Siamo dunque in presenza di una storia passata attraverso il prisma di una mentalità tanto diversa dalla nostra, un prisma che in parte rivela, in parte nasconde. E quanto più i fatti vengono da lontano, dalle epoche remote della preistoria, tanto più ci si rifrangono di scorcio, fino a renderci impossibile il ricollocarli nella loro giusta prospettiva, nella loro reale distanza nel tempo. Ci domanderemo anzi se i fatti più lontani del passato non siano stati ad arte tramandati attraverso lo stesso alone di simbolismo e di poesia, tramite il quale ci appaiono disvelati e velati ad un tempo gli ultimi destini della storia umana.
Spinti dalle esigenze del nostro gusto moderno, occidentale, scientifico, indagheremo le caratteristiche di quella mentalità che ci ha trasmesso le memorie del passato, per tentare di ricuperare ciò che può essere sfuggito al crivello della storiografia biblica e che tanto invece a noi interessa sapere.
Ma ci teniamo ancora ad affermare che, nonostante questo strano modo biblico di narrare la storia – anzi proprio per merito di esso – la storia dell’umanità e d’Israele ci appare luminosamente nel suo senso religioso.

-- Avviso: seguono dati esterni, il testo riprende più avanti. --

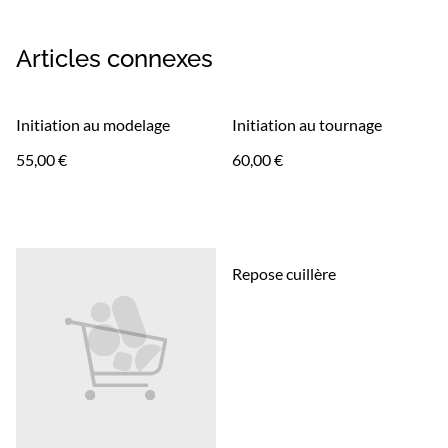
Articles connexes
Initiation au modelage
Initiation au tournage
55,00 €
60,00 €
Repose cuillère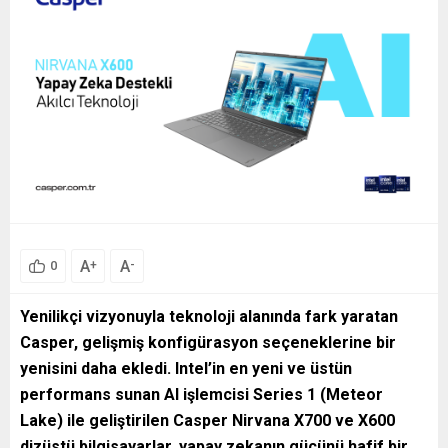
A
A
+
-
0
Yenilikçi vizyonuyla teknoloji alanında fark yaratan
Casper, gelişmiş konfigürasyon seçeneklerine bir
yenisini daha ekledi. Intel’in en yeni ve üstün
performans sunan AI işlemcisi Series 1 (Meteor
Lake) ile geliştirilen Casper Nirvana X700 ve X600
dizüstü bilgisayarlar, yapay zekanın gücünü hafif bir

Il peccato – che ha inquinato il genere umano alla sua radice – si rivela nei suoi aspetti sociali col crescere stesso della società nella così detta preistoria biblica (Genesi 1-11): omicidio, prepotenza, profanazione dell’amore, frazionamento politico, finché Dio interviene a selezionare, via via, di tra i popoli, il gruppo umano, incaricato di tener accesa attraverso i secoli la fiamma della fede nel Dio unico e la speranza della riabilitazione.
La storia biblica è diventata così la cornice oggettiva, qualunque ne sia l’espressione letteraria, in cui s’inserisce la rivelazione divina delle verità riguardanti le nostre relazioni con Dio, il nostro comportamento morale e il nostro destino eterno” (pp. 22-23).

Penso che adesso sia tutto più chiaro
Ti ringrazio molto per il ricordo di me nelle tue preghiere e anche per l’affetto e filiale devozione.
Ti assicuro volentieri le mie. E mentre ti auguro un grande profitto negli studi e nella vita cristiana, ti benedico.